Hermès reports an excellent year 2016

At the end of the 2016 financial year, consolidated group sales passed the 5 billion Euros mark to reach 5.202 billion.

They were +7.5% higher at current exchange rates and +7.4 % at constant exchange rates. The operating result, up by 10%, stood at 1.697 billion (32.6% of sales) with the net result at 1,100 million, 13% higher than before.

The robust sales growth achieved in 2016 by the group retail outlets (+8%) is explained by expansion in every geographical zone. Hermès continued the qualitative development of its distribution network with four boutiques inaugurated and several others refurbished and enlarged.

Japan (+9%) posted strong performance thanks to its selective distribution network, despite the gain in value of the yen and a high comparison base. Asia excluding Japan (+7%) continues to grow, especially with the enlargement of the stores at Liat Towers and Takashimaya in Singapore and the new retail outlets opened in Macao, at Hong Kong Airport and Chongqing, in China. In Continental China, the group continues to develop although the environment remains challenging in Hong Kong and Macao.

America (+7%) reported strong progress in a contrasting environment. The stores in Hawaii and Philadelphia were refurbished and enlarged at the end of the year. Europe (+8%) is growing, with an impressive performance which confirms the company’s strength despite the impact of recent events. The outlet at Bocca di Leone in Rome, enlarged and refurbished in October, has proved a great success. France (+5%) is advancing strongly.

The year’s growth was founded on the success of Leatherwear-Equestrian which confirmed its role as a pillar of the group. Activity also benefited from a favourable dynamic at the end of the year in some sectors such as Silk and the Garments and Accessories division. Growth of Leatherwear-Equestrian (+14%) was remarkable thanks to the success of the collections and the diversity of the models, including in particular the Constance, Halzan and Lindy bags, alongside the Birkin and Kelly. Its development was boosted by the sustained pace of deliveries and production which benefited from the capacities of the three new sites in Charente, Isère and Franche-Comté. Investment in a third site in the latter region is continuing.

The Garments and Accessories division, stable over the year, gained 4% in the fourth quarter, boosted by the success of the latest collections of women’s prêt-à-porter and fashion accessories, especially footwear. The Silk & Textiles activity (-1%) proved particularly dynamic in the fourth quarter after being penalised by events in Europe and the slowdown of sales in greater China in the first half.
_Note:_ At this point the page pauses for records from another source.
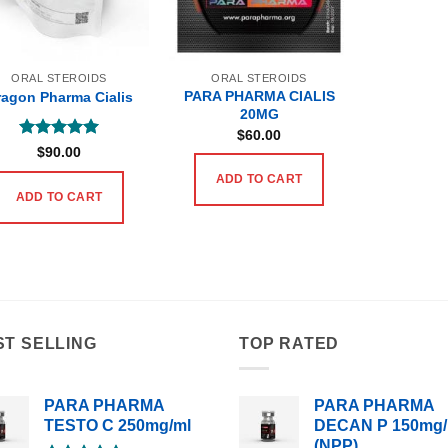
ORAL STEROIDS
ORAL STEROIDS
PARA PHARMA CIALIS
ragon Pharma Cialis
20MG
$
60.00
Rated
5
$
90.00
out of 5
ADD TO CART
ADD TO CART
ST SELLING
TOP RATED
PARA PHARMA
PARA PHARMA
TESTO C 250mg/ml
DECAN P 150mg/
(NPP)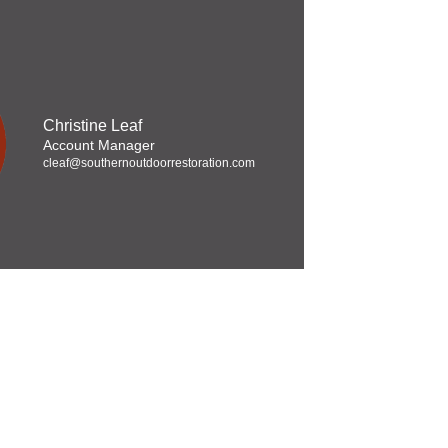
Christine Leaf
Account Manager
cleaf@southernoutdoorrestoration.com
Fragrances (+9%) are growing, thanks largely to the success of Terre d’Hermès, the launch of Galop d’Hermès and the latest creations such as Colognes, Eau de néroli doré and Eau de rhubarbe écarlate. Watchmaking (-3%) was penalised by a market that remained difficult and a high year-end comparison base. Hermès’ other activities (+2%), consisting of Jewellery, Hermès Art of Living and Table Arts, continued to expand.

The recurring operating result gained 10% to reach 1,697 million Euros against 1,541 million in 2015. The operating margin (32.6% of sales) was up 0.8 point against 2015, largely because of the favourable impact of exchange rate hedging. The consolidated net result, group share, up 13%, stood at 1,100 million, equivalent to 21.2% of sales.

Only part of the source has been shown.